The entries below should be quoted exactly, with no pictures carried over.

*Transcribed page contents*.
────────

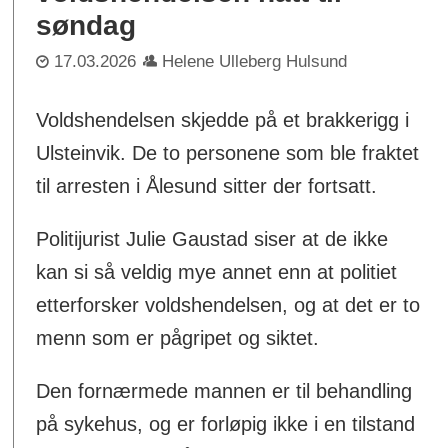
søndag
17.03.2026
Helene Ulleberg Hulsund
Voldshendelsen skjedde på et brakkerigg i
Ulsteinvik. De to personene som ble fraktet
til arresten i Ålesund sitter der fortsatt.
Politijurist Julie Gaustad siser at de ikke
kan si så veldig mye annet enn at politiet
etterforsker voldshendelsen, og at det er to
menn som er pågripet og siktet.
Den fornærmede mannen er til behandling
på sykehus, og er forløpig ikke i en tilstand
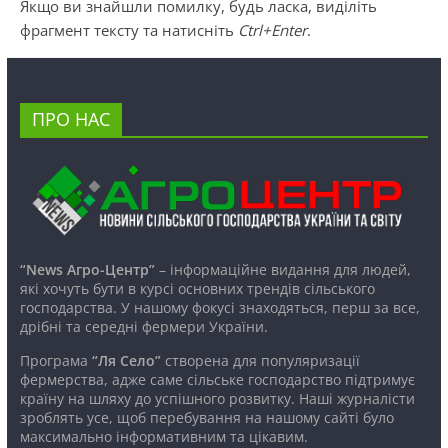
Якщо ви знайшли помилку, будь ласка, виділіть
фрагмент тексту та натисніть
Ctrl+Enter
.
ПРО НАС
“News Агро-Центр”
– інформаційне видання для людей,
які хочуть бути в курсі основних трендів сільського
господарства. У нашому фокусі знаходяться, перш за все,
дрібні та середні фермери України.
Програма
“Ля Село”
створена для популяризації
фермерства, адже саме сільське господарство підтримує
країну на шляху до успішного розвитку. Наші журналісти
зроблять усе, щоб перебування на нашому сайті було
максимально інформативним та цікавим.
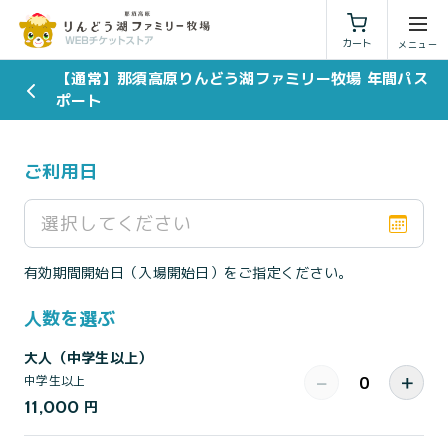
利用規約
特定商取引法に基づく表示
カート
【通常】那須高原りんどう湖ファミリー牧場 年間パス
ポート
ご利用日
選択してください
有効期間開始日（入場開始日）をご指定ください。
人数を選ぶ
大人（中学生以上）
−
＋
中学生以上
11,000
円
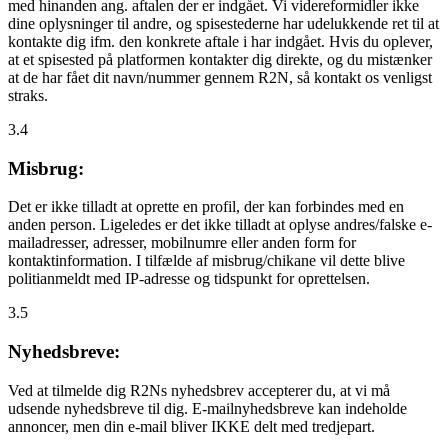
med hinanden ang. aftalen der er indgået. Vi videreformidler ikke
dine oplysninger til andre, og spisestederne har udelukkende ret til at
kontakte dig ifm. den konkrete aftale i har indgået. Hvis du oplever,
at et spisested på platformen kontakter dig direkte, og du mistænker
at de har fået dit navn/nummer gennem R2N, så kontakt os venligst
straks.
3.4
Misbrug:
Det er ikke tilladt at oprette en profil, der kan forbindes med en
anden person. Ligeledes er det ikke tilladt at oplyse andres/falske e-
mailadresser, adresser, mobilnumre eller anden form for
kontaktinformation. I tilfælde af misbrug/chikane vil dette blive
politianmeldt med IP-adresse og tidspunkt for oprettelsen.
3.5
Nyhedsbreve:
Ved at tilmelde dig R2Ns nyhedsbrev accepterer du, at vi må
udsende nyhedsbreve til dig. E-mailnyhedsbreve kan indeholde
annoncer, men din e-mail bliver IKKE delt med tredjepart.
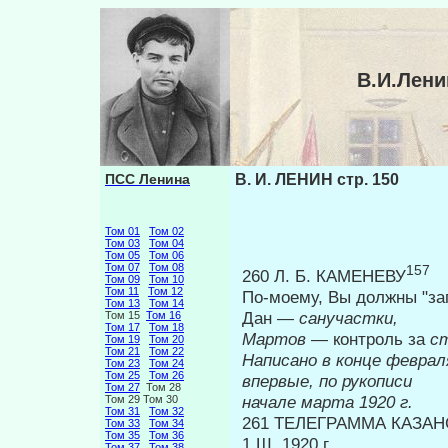
В.И.Лени
ПСС Ленина
В. И. ЛЕНИН стр. 150
Том 01
Том 02
Том 03
Том 04
Том 05
Том 06
Том 07
Том 08
157
260 Л. Б. КАМЕНЕВУ
Том 09
Том 10
Том 11
Том 12
По-моему, Вы должны "за
Том 13
Том 14
Дан —
санучастки,
Том 15
Том 16
Том 17
Том 18
Мартов
— контроль за
с
Том 19
Том 20
Том 21
Том 22
Написано в конце февра
Том 23
Том 24
Том 25
Том 26
впервые, по рукописи
Том 27
Том 28
начале марта 1920 г.
Том 29 Том 30
Том 31
Том 32
261 ТЕЛЕГРАММА КАЗАН
Том 33
Том 34
Том 35
Том 36
1.Ш. 1920 г.
Том 37
Том 38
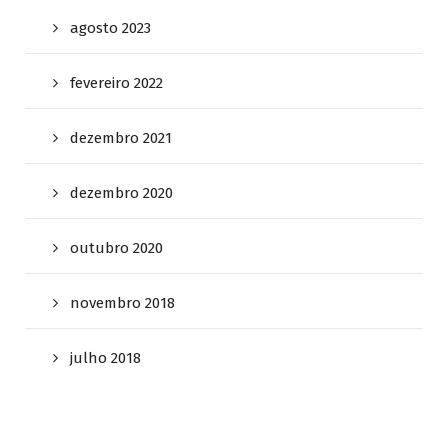
agosto 2023
fevereiro 2022
dezembro 2021
dezembro 2020
outubro 2020
novembro 2018
julho 2018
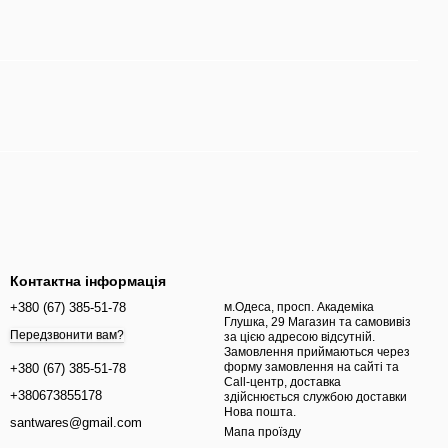
Контактна інформація
+380 (67) 385-51-78
м.Одеса, просп. ​Академіка
Глушка, 29 Магазин та самовивіз
Передзвонити вам?
за цією адресою відсутній.
Замовлення приймаються через
форму замовлення на сайті та
+380 (67) 385-51-78
Call-центр, доставка
+380673855178
здійснюється службою доставки
Нова пошта.
santwares@gmail.com
Мапа проїзду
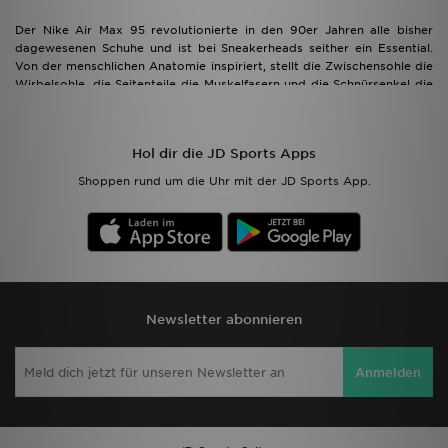
Der Nike Air Max 95 revolutionierte in den 90er Jahren alle bisher
dagewesenen Schuhe und ist bei Sneakerheads seither ein Essential.
Von der menschlichen Anatomie inspiriert, stellt die Zwischensohle die
Wirbelsohle, die Seitenteile die Muskelfasern und die Schnürsenkel die
Rippen da. Kombiniert mit den 2 Air Einheiten, bringt uns der Air Max
95 ein unvergessliches Design in die heimische Kollektion. Dieser Nike
Schuh darf natürlich auch bei den Kleinen nicht fehlen. Entdecke den
Hol dir die JD Sports Apps
angesagten Nike Style für Kinder, Kleinkinder und Babys!
Shoppen rund um die Uhr mit der JD Sports App.
Newsletter abonnieren
Anmelden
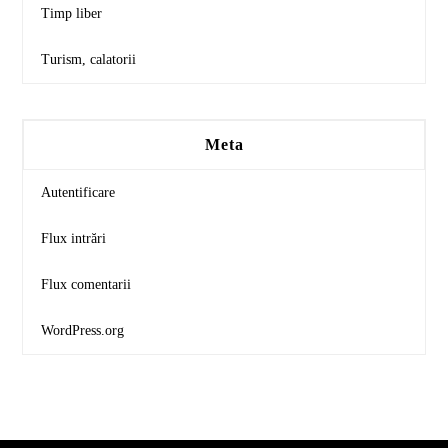
Timp liber
Turism, calatorii
Meta
Autentificare
Flux intrări
Flux comentarii
WordPress.org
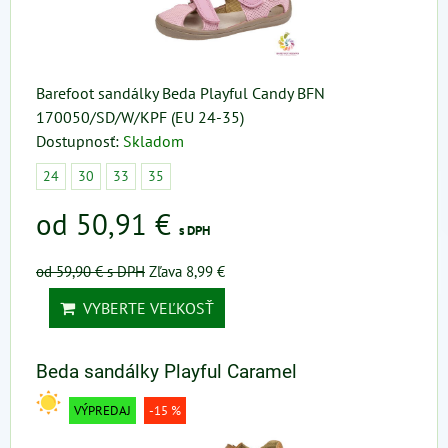
Barefoot sandálky Beda Playful Candy BFN
170050/SD/W/KPF (EU 24-35)
Dostupnosť:
Skladom
24
30
33
35
od 50,91 €
s DPH
od 59,90 €
s DPH
Zľava 8,99 €
VYBERTE VEĽKOSŤ
Beda sandálky Playful Caramel
VÝPREDAJ
-15 %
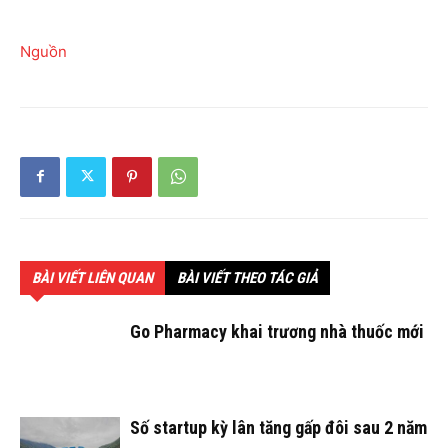
Nguồn
BÀI VIẾT LIÊN QUAN
BÀI VIẾT THEO TÁC GIẢ
Go Pharmacy khai trương nhà thuốc mới
Số startup kỳ lân tăng gấp đôi sau 2 năm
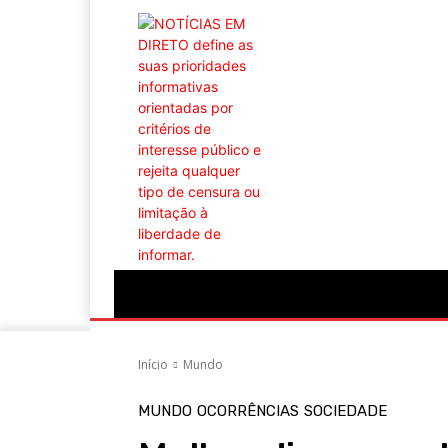
Portugal
Mundo
Sociedade
Econ
Início
Mundo
MUNDO
OCORRÊNCIAS
SOCIEDADE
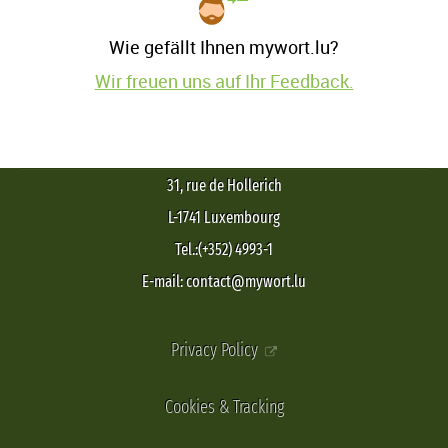
Wie gefällt Ihnen mywort.lu?
Wir freuen uns auf Ihr Feedback.
31, rue de Hollerich
L-1741 Luxembourg
Tel.:(+352) 4993-1
E-mail: contact@mywort.lu
Privacy Policy
Cookies & Tracking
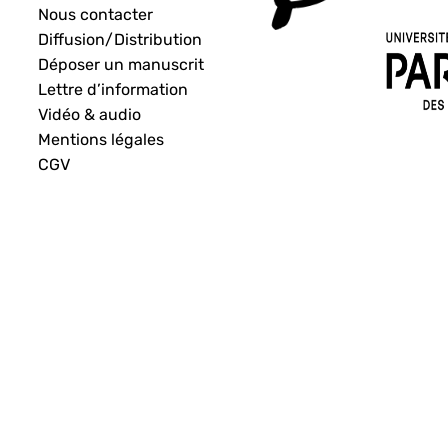
Nous contacter
Diffusion/Distribution
Déposer un manuscrit
Lettre d’information
Vidéo & audio
Mentions légales
CGV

────────

*Answer for the task*.
søndag
17.03.2026
Helene Ulleberg Hulsund
Voldshendelsen skjedde på et brakkerigg i
Ulsteinvik. De to personene som ble fraktet
til arresten i Ålesund sitter der fortsatt.
Politijurist Julie Gaustad siser at de ikke
kan si så veldig mye annet enn at politiet
etterforsker voldshendelsen, og at det er to
menn som er pågripet og siktet.
Den fornærmede mannen er til behandling
på sykehus, og er forløpig ikke i en tilstand
Якщо ви знайшли помилку, будь ласка, виділіть
фрагмент тексту та натисніть
Ctrl+Enter
.
ПРО НАС
“News Агро-Центр”
– інформаційне видання для людей,
які хочуть бути в курсі основних трендів сільського
господарства. У нашому фокусі знаходяться, перш за все,
дрібні та середні фермери України.
Програма
“Ля Село”
створена для популяризації
фермерства, адже саме сільське господарство підтримує
країну на шляху до успішного розвитку. Наші журналісти
зроблять усе, щоб перебування на нашому сайті було
максимально інформативним та цікавим.
利用規約
特定商取引法に基づく表示
カート
【通常】那須高原りんどう湖ファミリー牧場 年間パス
ポート
ご利用日
選択してください
有効期間開始日（入場開始日）をご指定ください。
人数を選ぶ
大人（中学生以上）
−
＋
中学生以上
11,000
円
med hinanden ang. aftalen der er indgået. Vi videreformidler ikke
dine oplysninger til andre, og spisestederne har udelukkende ret til at
kontakte dig ifm. den konkrete aftale i har indgået. Hvis du oplever,
at et spisested på platformen kontakter dig direkte, og du mistænker
at de har fået dit navn/nummer gennem R2N, så kontakt os venligst
straks.
3.4
Misbrug:
Det er ikke tilladt at oprette en profil, der kan forbindes med en
anden person. Ligeledes er det ikke tilladt at oplyse andres/falske e-
mailadresser, adresser, mobilnumre eller anden form for
kontaktinformation. I tilfælde af misbrug/chikane vil dette blive
politianmeldt med IP-adresse og tidspunkt for oprettelsen.
3.5
Nyhedsbreve:
Ved at tilmelde dig R2Ns nyhedsbrev accepterer du, at vi må
udsende nyhedsbreve til dig. E-mailnyhedsbreve kan indeholde
annoncer, men din e-mail bliver IKKE delt med tredjepart.
В.И.Лени
ПСС Ленина
В. И. ЛЕНИН стр. 150
Том 01
Том 02
Том 03
Том 04
Том 05
Том 06
Том 07
Том 08
157
260 Л. Б. КАМЕНЕВУ
Том 09
Том 10
Том 11
Том 12
По-моему, Вы должны "за
Том 13
Том 14
Дан —
санучастки,
Том 15
Том 16
Том 17
Том 18
Мартов
— контроль за
с
Том 19
Том 20
Том 21
Том 22
Написано в конце февра
Том 23
Том 24
Том 25
Том 26
впервые, по рукописи
Том 27
Том 28
начале марта 1920 г.
Том 29 Том 30
Том 31
Том 32
261 ТЕЛЕГРАММА КАЗАН
Том 33
Том 34
Том 35
Том 36
1.Ш. 1920 г.
Том 37
Том 38
agosto 2023
fevereiro 2022
dezembro 2021
dezembro 2020
outubro 2020
novembro 2018
julho 2018
Контактна інформація
+380 (67) 385-51-78
м.Одеса, просп. ​Академіка
Глушка, 29 Магазин та самовивіз
Передзвонити вам?
за цією адресою відсутній.
Замовлення приймаються через
форму замовлення на сайті та
+380 (67) 385-51-78
Call-центр, доставка
+380673855178
здійснюється службою доставки
Нова пошта.
santwares@gmail.com
Мапа проїзду
Der Nike Air Max 95 revolutionierte in den 90er Jahren alle bisher
dagewesenen Schuhe und ist bei Sneakerheads seither ein Essential.
Von der menschlichen Anatomie inspiriert, stellt die Zwischensohle die
Wirbelsohle, die Seitenteile die Muskelfasern und die Schnürsenkel die
Rippen da. Kombiniert mit den 2 Air Einheiten, bringt uns der Air Max
95 ein unvergessliches Design in die heimische Kollektion. Dieser Nike
Schuh darf natürlich auch bei den Kleinen nicht fehlen. Entdecke den
Hol dir die JD Sports Apps
angesagten Nike Style für Kinder, Kleinkinder und Babys!
Shoppen rund um die Uhr mit der JD Sports App.
Newsletter abonnieren
Anmelden
Timp liber
Turism, calatorii
Meta
Autentificare
Flux intrări
Flux comentarii
WordPress.org
Barefoot sandálky Beda Playful Candy BFN
170050/SD/W/KPF (EU 24-35)
Dostupnosť:
Skladom
24
30
33
35
od 50,91 €
s DPH
od 59,90 €
s DPH
Zľava 8,99 €
VYBERTE VEĽKOSŤ
Beda sandálky Playful Caramel
VÝPREDAJ
-15 %
Nguồn
BÀI VIẾT LIÊN QUAN
BÀI VIẾT THEO TÁC GIẢ
Go Pharmacy khai trương nhà thuốc mới
Số startup kỳ lân tăng gấp đôi sau 2 năm
Portugal
Mundo
Sociedade
Econ
Início
Mundo
MUNDO
OCORRÊNCIAS
SOCIEDADE
Wie gefällt Ihnen mywort.lu?
Wir freuen uns auf Ihr Feedback.
31, rue de Hollerich
L-1741 Luxembourg
Tel.:(+352) 4993-1
E-mail: contact@mywort.lu
Privacy Policy
Cookies & Tracking
Nous contacter
Diffusion/Distribution
Déposer un manuscrit
Lettre d’information
Vidéo & audio
Mentions légales
CGV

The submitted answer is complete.